2024/05/26 22:23:44.574 ERROR   http.log.error  unexpected EOF  {"request": {"remote_ip": "100.109.66.101", "remote_port": "55646", "client_ip": "100.109.66.101", "proto": "HTTP/2.0", "method": "GET", "host": "scadrial.tailb203c.ts.net:9998", "uri": "/attic/249ee91f-9bc5-4606-8f08-10a17ed00f03.chunk?x-id=GetObject", "headers": {"Authorization": [], "X-Amz-Content-Sha256": ["e3b0c44298fc1c149afbf4c8996fb92427ae41e4649b934ca495991b7852b855"], "Amz-Sdk-Request": ["attempt=2; max=3"], "Amz-Sdk-Invocation-Id": ["7fb1131b-6231-4d1e-969f-3df25ddc4614"], "User-Agent": ["aws-sdk-rust/0.57.1 os/linux lang/rust/1.76.0"], "X-Amz-User-Agent": ["aws-sdk-rust/0.57.1 api/s3/0.35.0 os/linux lang/rust/1.76.0"], "X-Amz-Date": ["20240526T222344Z"]}, "tls": {"resumed": true, "version": 772, "cipher_suite": 4865, "proto": "h2", "server_name": "scadrial.tailb203c.ts.net"}}, "duration": 0.000733056, "status": 502, "err_id": "3bnwbtvet", "err_trace": "reverseproxy.statusError (reverseproxy.go:1267)"}

I think my conclusion is that your S3 backend is, for whatever reason, trying to use HTTP/2 between it and attic to download the chunks (before attic re-assembles the chunks into a NAR and streams that back in an HTTP/2 response). If you can try to force HTTP/1.1 between attic and your S3 backend, this might go away?

When I did some research, I found that S3 doesn't appear to actually support HTTP/2 directly? Or at least there are some issues throughout the internet that are not really clear either way. So this may be the issue -- that the communication between attic and S3 is trying to erroneously upgrade to HTTP/2 when it's unsupported? I can't say for sure, but maybe this is helpful in tracking down the issue.

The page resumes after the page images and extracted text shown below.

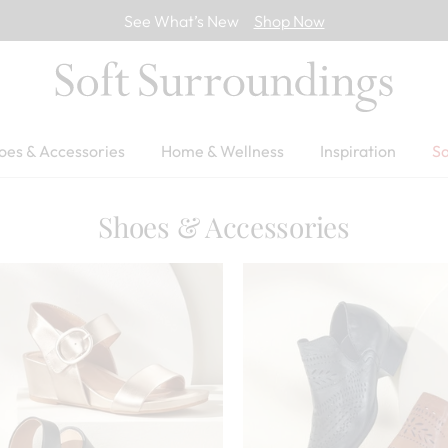
See What’s New
Shop Now
oes & Accessories
Home & Wellness
Inspiration
Sa
Shoes & Accessories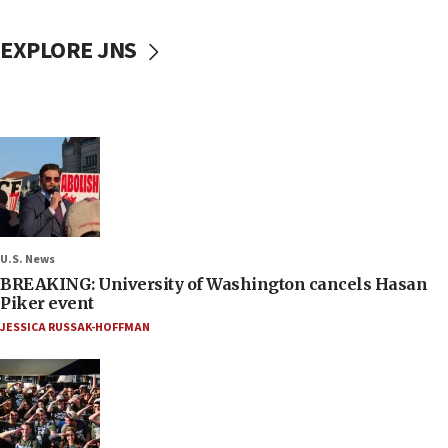
EXPLORE JNS
U.S. News
BREAKING: University of Washington cancels Hasan
Piker event
JESSICA RUSSAK-HOFFMAN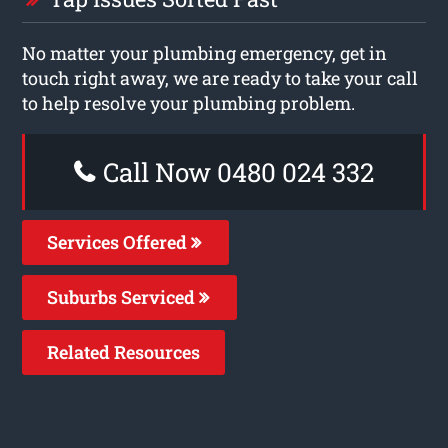
No matter your plumbing emergency, get in
touch right away, we are ready to take your call
to help resolve your plumbing problem.
Call Now 0480 024 332
Services Offered
Suburbs Serviced
Related Resources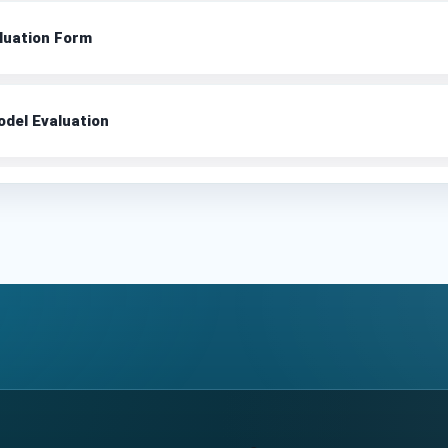
luation Form
del Evaluation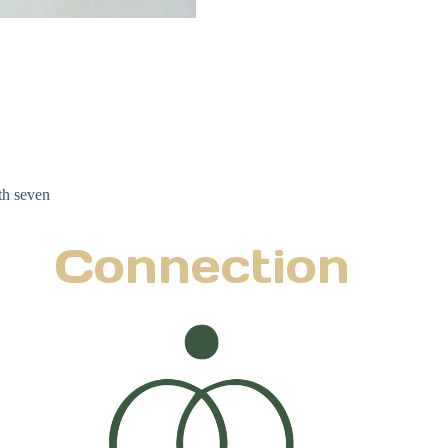
th seven
Connection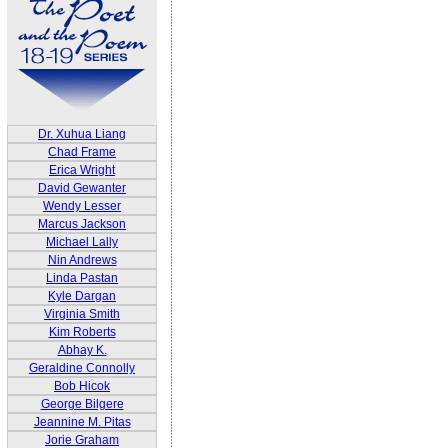
Dr. Xuhua Liang
Chad Frame
Erica Wright
David Gewanter
Wendy Lesser
Marcus Jackson
Michael Lally
Nin Andrews
Linda Pastan
Kyle Dargan
Virginia Smith
Kim Roberts
Abhay K.
Geraldine Connolly
Bob Hicok
George Bilgere
Jeannine M. Pitas
Jorie Graham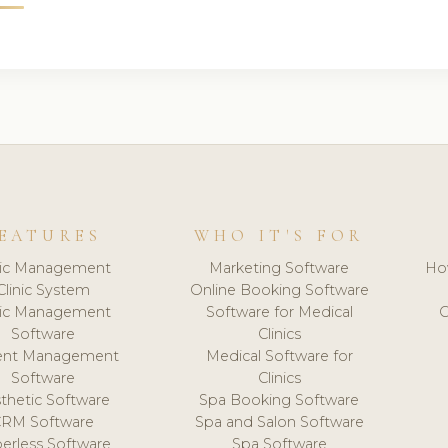
EATURES
WHO IT'S FOR
nic Management
Marketing Software
Ho
Clinic System
Online Booking Software
nic Management
Software for Medical
C
Software
Clinics
ient Management
Medical Software for
Software
Clinics
thetic Software
Spa Booking Software
CRM Software
Spa and Salon Software
erless Software
Spa Software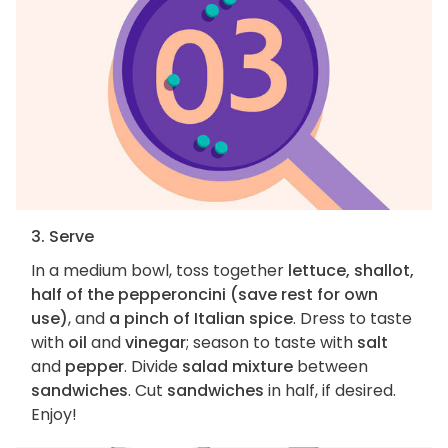
3. Serve
In a medium bowl, toss together
lettuce, shallot,
half of the pepperoncini (save rest for own
use)
, and
a pinch of Italian spice
. Dress to taste
with
oil
and
vinegar
; season to taste with
salt
and
pepper
. Divide
salad mixture
between
sandwiches
. Cut
sandwiches
in half, if desired.
Enjoy!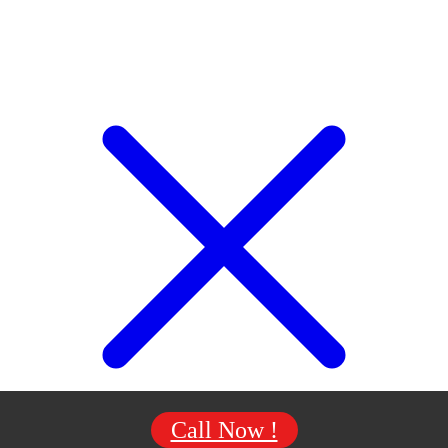
Call Now !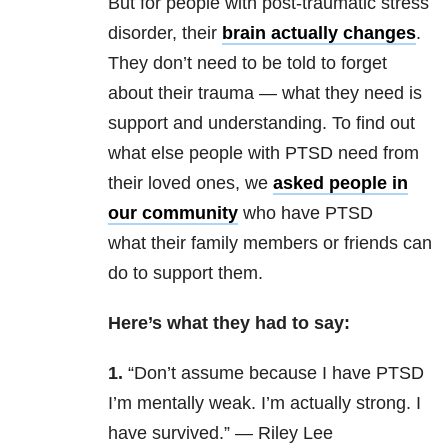
But for people with post-traumatic stress
disorder, their
brain actually changes
.
They don’t need to be told to forget
about their trauma — what they need is
support and understanding. To find out
what else people with PTSD need from
their loved ones, we
asked people in
our community
who have PTSD
what their family members or friends can
do to support them.
Here’s what they had to say:
1.
“
Don’t assume because I have PTSD
I’m mentally weak. I’m actually strong. I
have survived.” — Riley Lee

I think your Caddyfile seems to be giving me better results. I re-ran a CI job that pulls from attic and I don't see any failures now.

Unfortunately still getting HTTP/2 errors: https://gitlab.com/conduwuit/conduwuit/-/jobs/6952157628#L440

I'll try to re-read your comment again and see if I missed something.

(I get a 404 when I try to click that, but I would be interested to know if you saw anything in the atticd logs while running it with RUST_LOG=hyper::proto::h2=trace)

Had the GitLab mirror private for some reason (how were other people able to star it in the past?)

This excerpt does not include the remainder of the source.